KORN hat die beiden Deutschlandtermine gerade hinter sich gebracht und am vergangenen Freitag nicht nur die Halle in Schutt und Asche gelegt, sondern vor allem ein glückliches und zufriedenes Publikum hinterlassen. Wir trafen Ray Luzier vor dem Konzert in Offenbach backstage und konnten direkt aus erster Hand erfahren, wie sich ein Drummer mit einem Dubstep Album wie "The Path Of Totality" fühlt, welchen Weg KORN jetzt einschlagen wird und was die Band im nächsten Jahr anlässlich des zwanzigjährigen Jubiläum plant. 

„Du machst mich jetzt richtig nervös... stell' mir bloß keine bösen Fragen" droht mir Ray Luzier scherzhaft, nachdem ich mich als KORN Fan der ersten Stunde oute und damit auch meine Aufregung zugebe.

Wie geht es dir? Bist du noch immer aufregt vor einem Konzertauftritt?

Ja, auf jeden Fall. Ich habe gerade dem Schlagzeugmagazin (welches vor uns ein Interview mit Ray führte...) gesagt, dass es jetzt zwar schon mein zwanzigstes Jahr auf Tour ist, aber es wird trotzdem nicht mal langweilig. Ich bin dankbar dafür, auf die Bühne gehen zu dürfen und dort mit Schlagzeugspielen mein Geld zu verdienen zu können, und das ist auf jeden Fall sehr aufregend, ich liebe es jeden Tag.

Also schleicht sich nie die Routine ein? Es ist jedes Mal wieder neu aufregend?

Na ja, manchmal macht dich das Leben auf Tour schon müde, ich meine Jet Lag ist normal, wenn man über die verschiedensten Kontinente fliegt. Aber wenn die Leute extra kommen, um dich zu sehen, und dafür auch noch Geld bezahlen, dann haben sie eine Show verdient und die kriegen sie dann auch. Wir geben immer 110 Prozent und nehmen uns nie raus, zu sagen, „heute sind wir müde". Egal, wie müde wir auch sind, wenn wir das Publikum vor uns sehen, dann nehmen wir die Energie auf und das macht Spaß.

Legst du eher einen Kickstart hin oder lockerst du vor dem Auftritt Hände und Arme mit ein paar Übungen?

Ja, das mache ich, ich muss mich etwas aufwärmen. Ich habe ein Practise Pad backstage, und circa zwanzig bis dreißig Minuten vor dem Aufritt machen wir Stretchübungen, einfach auch um das Blut in Wallung zu bringen. Es ist eine so harte Show, so voller Energie. Bei KORN gibt es keine Pausen – wenn es los geht, bleibt es die ganze Show über auf dem Höchstlevel. Und um das durchzuhalten, muss man sich auf jeden Fall aufwärmen und kann nicht einfach so auf die Bühne springen.

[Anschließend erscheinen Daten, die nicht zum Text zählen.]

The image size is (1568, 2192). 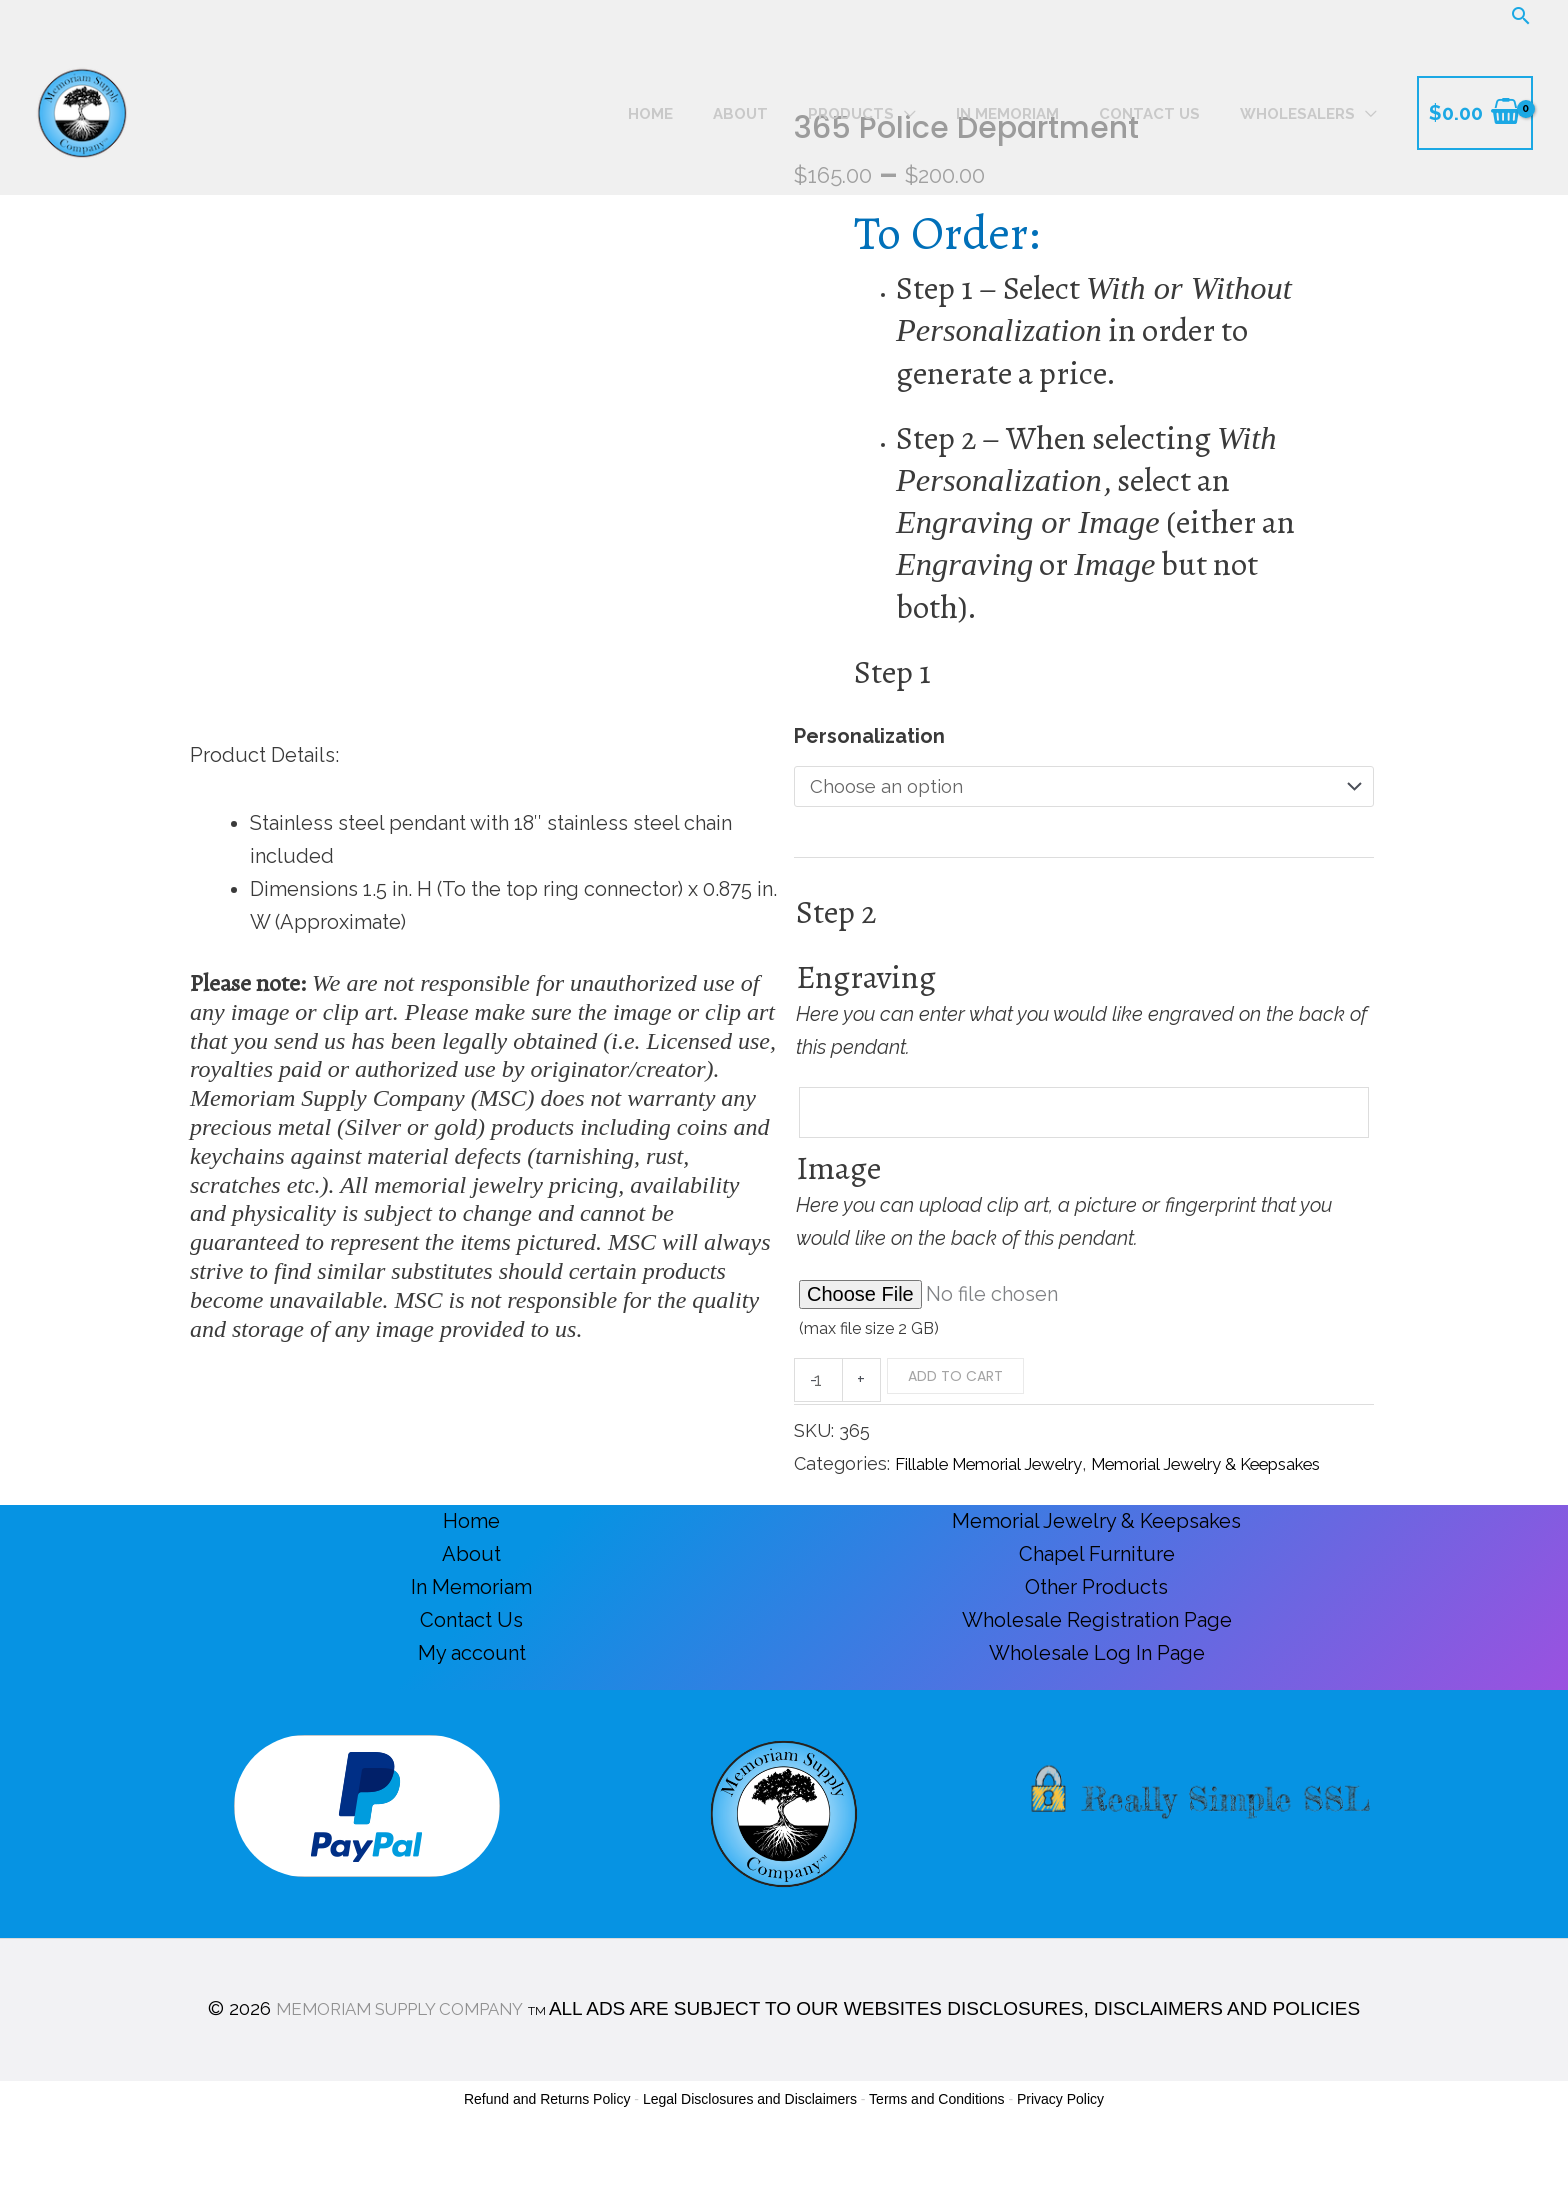 I want to click on Fillable Memorial Jewelry, so click(x=1004, y=1472).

Gestern habt ihr in Oberhausen gespielt. Das war die erste Möglichkeit für das deutsche Publikum, die Songs vom neuen Album „The Path Of Totality" live zu hören. Wie waren die Reaktionen?

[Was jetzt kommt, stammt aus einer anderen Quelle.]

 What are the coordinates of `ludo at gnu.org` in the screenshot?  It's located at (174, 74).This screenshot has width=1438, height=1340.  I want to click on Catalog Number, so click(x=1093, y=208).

Die waren sehr gut, es ist sehr cool, die Fans die neuen Lyrics singen zu sehen, das ist immer ein gutes Gefühl. Wir haben die Songs in den Staaten vorgestellt, bevor das Album rauskam. Das Publikum stand nur da und schaute „Was ist das jetzt?", weil es für sie alles neu war. Mittlerweile, wenn es eine zeitlang im Radio gespielt wurde und das Album draußen ist, ist es schön zu sehen, dass die Leute „Narcissistic Cannibal" genauso mitsingen wie „Freak On A Leash", das ist echt cool.

Ich denke mir, dass es für dich als Schlagzeuger doch der absolute Horror sein muss, mit den ganzen Samples und den Elektro Beats im Rücken zu spielen, oder?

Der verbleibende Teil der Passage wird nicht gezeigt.